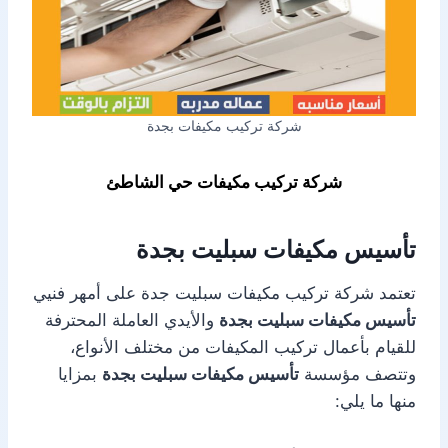
شركة تركيب مكيفات بجدة
شركة تركيب مكيفات حي الشاطئ
تأسيس مكيفات سبليت بجدة
تعتمد شركة تركيب مكيفات سبليت جدة على أمهر فنيي
تأسيس مكيفات سبليت بجدة
والأيدي العاملة المحترفة
للقيام بأعمال تركيب المكيفات من مختلف الأنواع،
وتتصف مؤسسة
تأسيس مكيفات سبليت بجدة
بمزايا
منها ما يلي:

▶ TASK DIRECTIONS
Wherever a line of the data holds "شركة", copy that line.

▶ SOLUTION
شركة تركيب مكيفات بجدة
شركة تركيب مكيفات حي الشاطئ
تعتمد شركة تركيب مكيفات سبليت جدة على أمهر فنيي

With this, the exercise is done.